Task item. Exactly how many lines in the listing contain "hazardous"? Respond with the number and nothing more.

BEGIN Extracted data

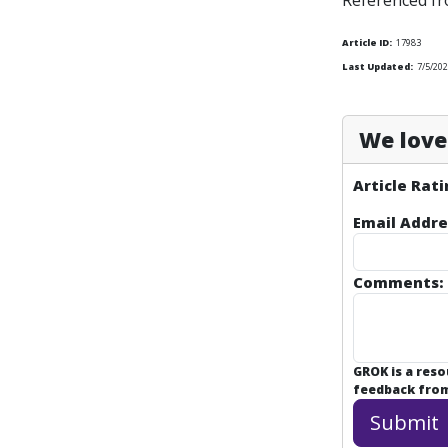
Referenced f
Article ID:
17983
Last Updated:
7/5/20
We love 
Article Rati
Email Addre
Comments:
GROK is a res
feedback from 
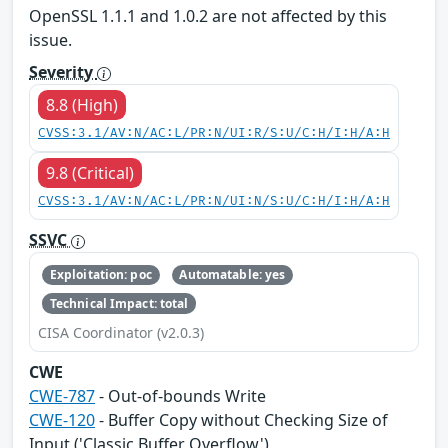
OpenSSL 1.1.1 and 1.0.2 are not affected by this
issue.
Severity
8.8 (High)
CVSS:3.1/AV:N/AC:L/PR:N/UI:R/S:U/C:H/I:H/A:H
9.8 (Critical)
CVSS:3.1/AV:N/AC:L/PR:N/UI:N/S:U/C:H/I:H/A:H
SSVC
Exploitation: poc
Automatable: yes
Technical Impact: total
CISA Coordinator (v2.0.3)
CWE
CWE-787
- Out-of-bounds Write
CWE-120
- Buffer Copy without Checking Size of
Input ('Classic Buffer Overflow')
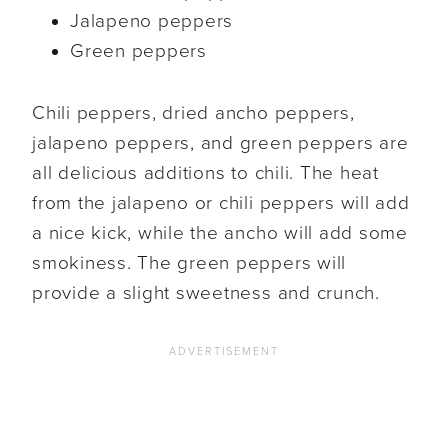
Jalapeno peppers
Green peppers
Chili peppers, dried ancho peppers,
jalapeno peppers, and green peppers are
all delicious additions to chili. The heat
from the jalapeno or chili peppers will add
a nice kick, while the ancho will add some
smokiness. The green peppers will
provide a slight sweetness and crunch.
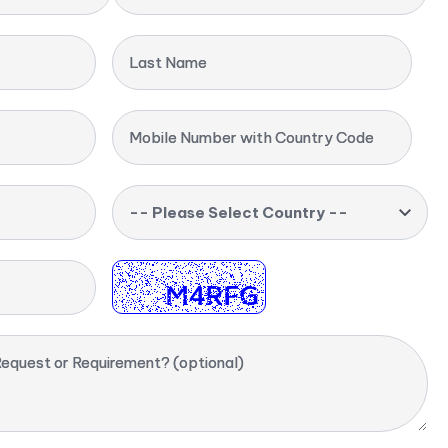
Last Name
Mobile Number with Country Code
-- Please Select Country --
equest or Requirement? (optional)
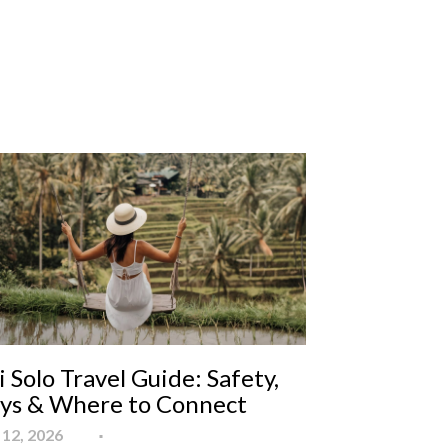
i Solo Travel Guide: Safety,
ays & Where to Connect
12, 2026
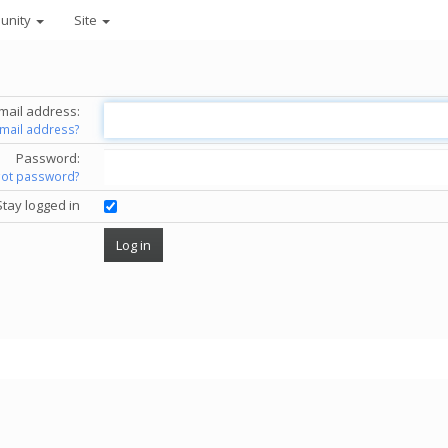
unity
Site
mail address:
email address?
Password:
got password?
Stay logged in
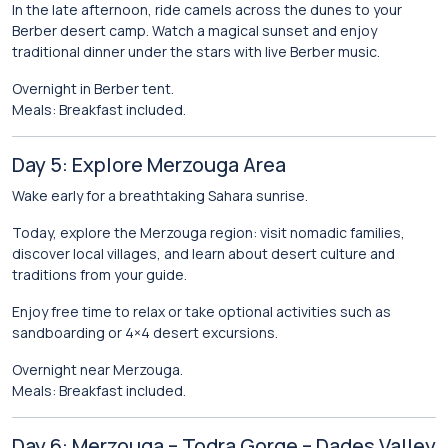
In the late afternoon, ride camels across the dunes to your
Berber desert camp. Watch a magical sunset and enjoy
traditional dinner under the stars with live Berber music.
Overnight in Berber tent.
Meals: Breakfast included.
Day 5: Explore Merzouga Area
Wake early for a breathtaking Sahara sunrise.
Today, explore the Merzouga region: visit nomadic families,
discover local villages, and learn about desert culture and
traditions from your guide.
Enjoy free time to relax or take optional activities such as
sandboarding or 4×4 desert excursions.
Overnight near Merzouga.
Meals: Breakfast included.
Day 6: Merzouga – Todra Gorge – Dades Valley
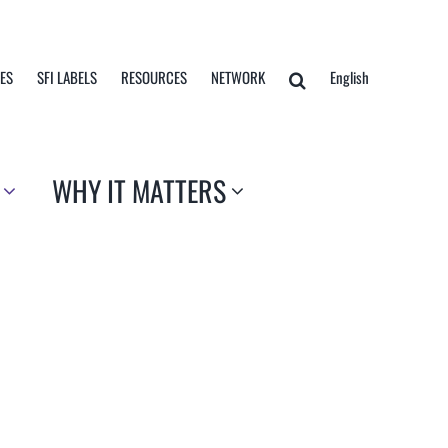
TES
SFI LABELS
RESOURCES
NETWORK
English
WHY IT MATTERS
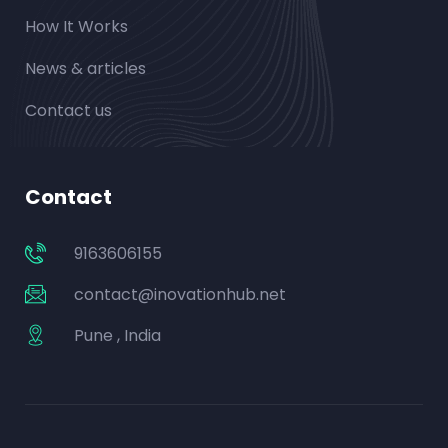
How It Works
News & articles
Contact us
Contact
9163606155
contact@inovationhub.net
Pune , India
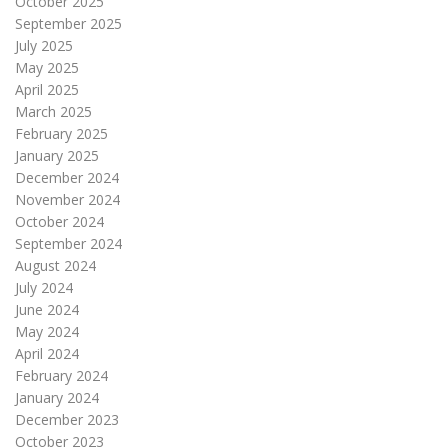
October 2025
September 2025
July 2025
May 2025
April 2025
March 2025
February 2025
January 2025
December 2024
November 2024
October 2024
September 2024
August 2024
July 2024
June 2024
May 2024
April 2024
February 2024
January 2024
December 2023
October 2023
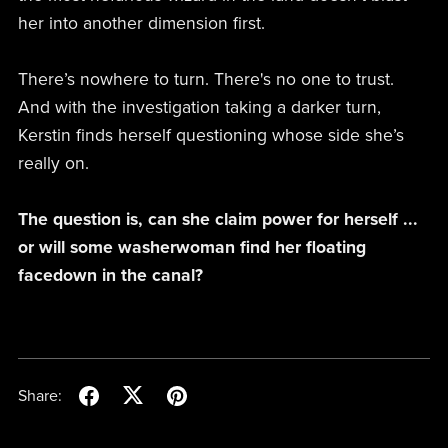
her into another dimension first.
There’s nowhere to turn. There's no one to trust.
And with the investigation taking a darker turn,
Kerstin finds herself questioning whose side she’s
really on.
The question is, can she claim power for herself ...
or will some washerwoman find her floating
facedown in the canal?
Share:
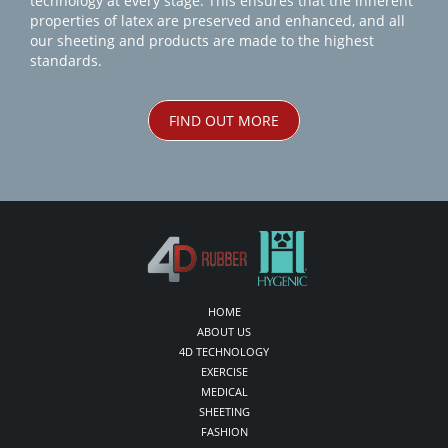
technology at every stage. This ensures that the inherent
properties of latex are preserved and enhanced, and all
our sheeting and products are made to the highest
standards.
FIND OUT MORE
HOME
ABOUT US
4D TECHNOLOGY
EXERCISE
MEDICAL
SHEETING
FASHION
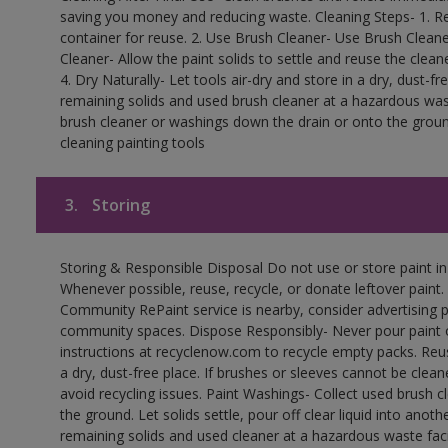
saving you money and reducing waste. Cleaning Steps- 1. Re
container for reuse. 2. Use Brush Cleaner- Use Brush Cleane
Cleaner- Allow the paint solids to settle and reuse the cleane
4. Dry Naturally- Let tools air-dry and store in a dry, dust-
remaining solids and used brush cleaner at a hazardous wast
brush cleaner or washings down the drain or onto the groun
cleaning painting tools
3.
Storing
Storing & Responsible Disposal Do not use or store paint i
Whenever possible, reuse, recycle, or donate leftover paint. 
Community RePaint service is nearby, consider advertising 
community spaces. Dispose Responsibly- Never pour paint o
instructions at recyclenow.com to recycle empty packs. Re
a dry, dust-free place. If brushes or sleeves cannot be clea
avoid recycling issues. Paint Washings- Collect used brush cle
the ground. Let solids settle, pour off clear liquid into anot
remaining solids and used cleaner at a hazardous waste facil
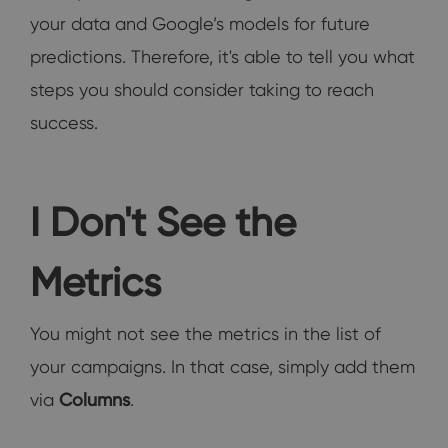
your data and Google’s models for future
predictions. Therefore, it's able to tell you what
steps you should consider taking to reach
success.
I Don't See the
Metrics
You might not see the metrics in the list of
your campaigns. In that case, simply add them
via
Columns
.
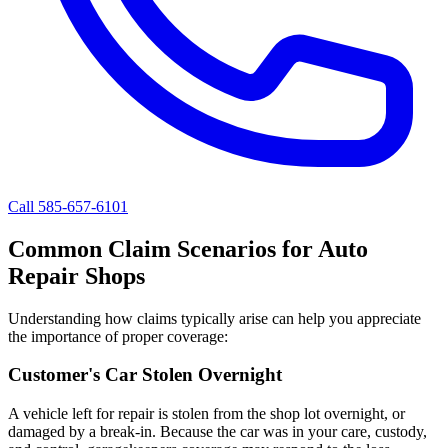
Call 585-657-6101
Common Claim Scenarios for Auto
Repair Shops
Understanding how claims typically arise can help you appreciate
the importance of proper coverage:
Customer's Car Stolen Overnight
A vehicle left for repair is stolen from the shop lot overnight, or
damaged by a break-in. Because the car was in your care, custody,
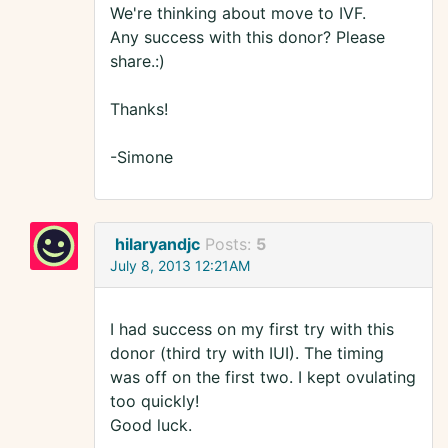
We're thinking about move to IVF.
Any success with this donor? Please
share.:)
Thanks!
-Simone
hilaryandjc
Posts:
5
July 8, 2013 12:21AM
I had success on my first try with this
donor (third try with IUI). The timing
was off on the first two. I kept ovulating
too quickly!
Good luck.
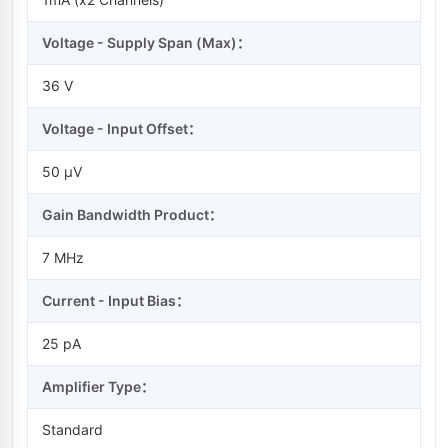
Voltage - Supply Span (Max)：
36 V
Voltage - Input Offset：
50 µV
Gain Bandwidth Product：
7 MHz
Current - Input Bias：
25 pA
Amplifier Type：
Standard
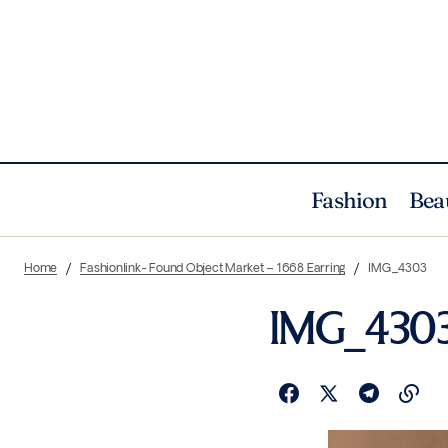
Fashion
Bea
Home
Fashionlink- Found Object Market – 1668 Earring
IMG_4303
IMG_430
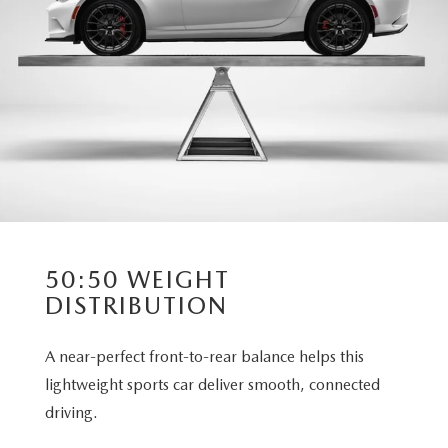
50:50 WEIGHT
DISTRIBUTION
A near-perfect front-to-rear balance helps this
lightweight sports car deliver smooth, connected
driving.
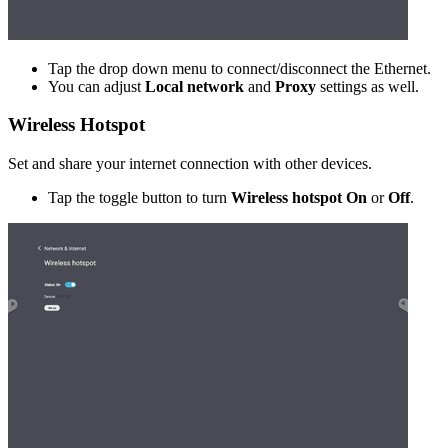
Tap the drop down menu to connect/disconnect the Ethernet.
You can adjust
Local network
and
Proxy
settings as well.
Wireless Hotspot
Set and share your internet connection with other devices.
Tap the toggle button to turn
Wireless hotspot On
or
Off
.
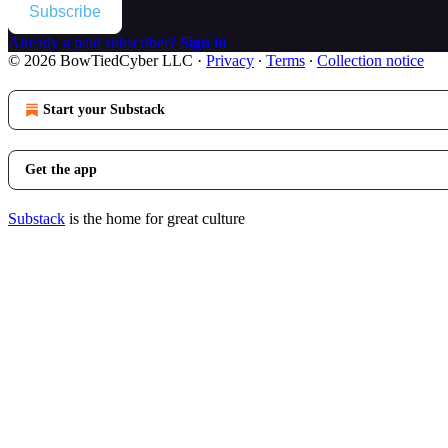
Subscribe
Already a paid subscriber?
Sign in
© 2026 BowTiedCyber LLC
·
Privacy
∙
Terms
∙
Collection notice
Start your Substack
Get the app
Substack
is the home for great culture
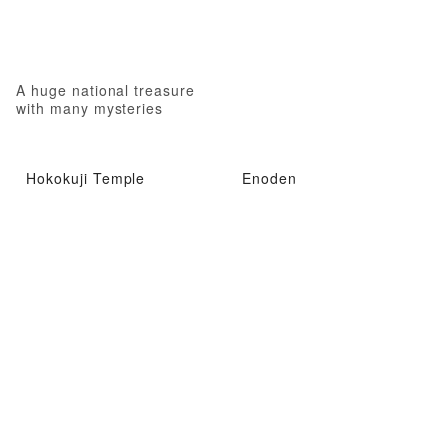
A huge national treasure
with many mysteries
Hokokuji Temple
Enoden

END Extracted data

Output of the task. 2